Tom Cruise and Renée Zellweger as Jerry and Dorothy in Jerry Maguire

#8: Life is Beautiful [La vita è bella] (1997)
Directed by Roberto Benigni | With Roberto Benigni (Guido Orefice), Nicoletta Braschi (Dora), Giorgio Cantarini (Giosuè), Giustino Durano (Uncle Eliseo Orefice) and Horst Buchholz (Doctor Lessing) | Miramax Films | 116 minutes

Eliseo Orefice: Nothing is more necessary than the unnecessary.

Just like Schindler's List, Life is Beautiful is, in my opinion, one those «must-see-before-you-die» films. It will warm your heart and shatter it to pieces at the same time. Roberto Benigni did not just make a film; he made a piece of art that should be treasured for always. It could have all gone terribly wrong — using such a controversial and delicate subject matter like the Holocaust for comedic purposes — but it is so incredibly well made that the film comes across as a genuinely poignant, sincere and emotional story. Life is Beautiful was actually partially inspired by the life story of Benigni's own father, a soldier in the Italian Army who was sent to a Nazi labour camp when Italy switched to the Allied side in 1943. To avoid scaring his children, Mr. Benigni recounted his experiences humorously, finding that this helped him cope with the horrors he had gone through during the war.

Roberto Benigni, Giorgia Cantarini and Nicoletta Braschi in Life is Beautiful
#9: Almost Famous (2000)
Directed by Cameron Crowe | With Patrick Fugit (William Miller), Billy Crudup (Russell Hammond), Kate Hudson (Penny Lane), Frances McDormand (Elaine Miller), Philip Seymour Hoffmann (Lester Bangs) and Jason Lee (Jeff Bebe) | DreamWorks Pictures | 122 minutes

William Miller: So Russell... what do you love about music?
Russell Hammond: To begin with, everything.

I am aware that this is the third Cameron Crowe picture on this list, but he is one of my favorite filmmakers. Almost Famous is my favorite of his films, one that I always have to watch whenever it is on television. Cameron Crowe not only directed it, but also wrote it based on his own experiences as a teenage rock journalist touring with rock bands such as Led Zeppelin and the Eagles. Also, he could not have picked a better cast to work with. Everyone is outstanding, but I have to highlight Patrick Fugit, Kate Hudson and Billy Crudup. My favorite scene? Definitely the one when they all sing «Tiny Dancer» by Elton John. I dare say that it is one of the greatest scenes in cinema history.

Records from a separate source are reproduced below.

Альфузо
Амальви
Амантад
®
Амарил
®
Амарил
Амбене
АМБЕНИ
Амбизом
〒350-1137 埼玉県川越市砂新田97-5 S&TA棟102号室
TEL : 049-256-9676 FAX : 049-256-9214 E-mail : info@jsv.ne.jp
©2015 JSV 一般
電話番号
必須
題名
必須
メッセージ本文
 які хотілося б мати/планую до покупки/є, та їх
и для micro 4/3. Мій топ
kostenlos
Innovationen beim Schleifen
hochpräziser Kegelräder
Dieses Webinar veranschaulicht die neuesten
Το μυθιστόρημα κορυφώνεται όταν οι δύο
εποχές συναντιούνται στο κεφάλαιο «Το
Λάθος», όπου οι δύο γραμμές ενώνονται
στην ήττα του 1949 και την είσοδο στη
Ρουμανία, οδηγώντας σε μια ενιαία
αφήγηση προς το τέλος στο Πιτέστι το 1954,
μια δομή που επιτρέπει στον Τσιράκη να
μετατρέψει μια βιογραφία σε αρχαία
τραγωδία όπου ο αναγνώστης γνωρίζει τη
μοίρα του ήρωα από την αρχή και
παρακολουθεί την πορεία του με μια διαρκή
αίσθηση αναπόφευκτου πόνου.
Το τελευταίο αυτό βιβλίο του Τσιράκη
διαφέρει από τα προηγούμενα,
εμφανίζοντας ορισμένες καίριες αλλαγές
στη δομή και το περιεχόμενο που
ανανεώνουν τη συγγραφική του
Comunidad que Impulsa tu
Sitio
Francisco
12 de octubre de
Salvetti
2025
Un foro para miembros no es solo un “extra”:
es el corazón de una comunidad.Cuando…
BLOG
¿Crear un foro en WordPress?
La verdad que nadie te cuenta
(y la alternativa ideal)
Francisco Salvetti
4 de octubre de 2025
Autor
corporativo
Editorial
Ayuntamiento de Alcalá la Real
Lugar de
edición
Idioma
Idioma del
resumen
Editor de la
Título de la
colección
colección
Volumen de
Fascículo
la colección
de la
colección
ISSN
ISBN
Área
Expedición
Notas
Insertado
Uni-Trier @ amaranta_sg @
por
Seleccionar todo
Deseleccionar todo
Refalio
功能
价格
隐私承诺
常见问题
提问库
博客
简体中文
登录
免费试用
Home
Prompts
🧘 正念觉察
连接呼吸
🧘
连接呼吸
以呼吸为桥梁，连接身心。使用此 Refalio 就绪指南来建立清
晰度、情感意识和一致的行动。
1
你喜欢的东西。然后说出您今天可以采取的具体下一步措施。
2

Kate Hudson and Patrick Fugit in Almost Famous

#10: American Psycho (2000)
Directed by Mary Harron | With Christian Bale (Patrick Bateman), William Dafoe (Detective Donald Kimball), Chloe Sëvigny (Jean), Reese Whiterspoon (Evelyn Williams) and Jared Leto (Paul Allen) | Lionsgate Films | 101 minutes

Patrick Bateman: I like to dissect girls. Did you know I'm utterly insane?

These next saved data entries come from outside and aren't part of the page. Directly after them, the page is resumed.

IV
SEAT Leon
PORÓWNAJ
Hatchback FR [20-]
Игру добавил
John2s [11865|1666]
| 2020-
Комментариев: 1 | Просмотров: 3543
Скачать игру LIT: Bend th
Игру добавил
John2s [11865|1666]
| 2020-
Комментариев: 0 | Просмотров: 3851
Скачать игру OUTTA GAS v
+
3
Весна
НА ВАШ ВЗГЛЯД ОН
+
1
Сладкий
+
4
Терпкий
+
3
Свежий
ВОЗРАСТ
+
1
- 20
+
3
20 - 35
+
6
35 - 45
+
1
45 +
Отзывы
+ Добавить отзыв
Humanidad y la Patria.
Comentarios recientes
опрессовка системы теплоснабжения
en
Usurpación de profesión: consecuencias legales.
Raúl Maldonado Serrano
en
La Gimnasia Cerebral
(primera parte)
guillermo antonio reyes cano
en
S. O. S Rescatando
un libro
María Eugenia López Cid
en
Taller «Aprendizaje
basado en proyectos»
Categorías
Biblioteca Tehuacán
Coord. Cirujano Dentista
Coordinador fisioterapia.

American Psycho was the second Christian Bale film I ever saw — the first was Empire of the Sun (1987) — and I think it is my favorite. I'm not a particularly big fan of horror films, but this one is just brilliant and Christian Bale (my favorite actor of all time) is flawless as the cuckoo-crazy psychopath Patrick Bateman. My favorite scene in the film actually involves one of his murders. After getting his co-worker Paul Allen (played by Jared Leto), whom he absolutely despises, drunk at a Christmas party, Patrick lures him back to his apartment. He plays «Hip to Be Square» by Huey Lewis and the News on the stereo, puts his rain coat on and then prances around explaining to Paul his opinion and interpretation of the song. He picks up an axe, says «Hey, Paul,» Paul turns around and Patrick hacks him down. Or does he? You'll understand what I mean once you watch the film.

Christian Bale as Patrick Bateman in American Psycho

#11: Pearl Harbor (2001)
Directed by Michael Bay | With Ben Affleck (Capt. Rafe McCawley), Kate Beckinsale  (Lt. Evelyn Johnson), Josh Hartnett (Capt. Daniel «Danny» Walker), Alec Baldwin (Maj. Jimmy Doolittle) and Cuba Gooding Jr. (Petty Officer 2nd Class Dorie Miller) | Buena Vista Pictures | 183 minutes

Rafe McCawley: Not anxious to die, sir. Just anxious to matter.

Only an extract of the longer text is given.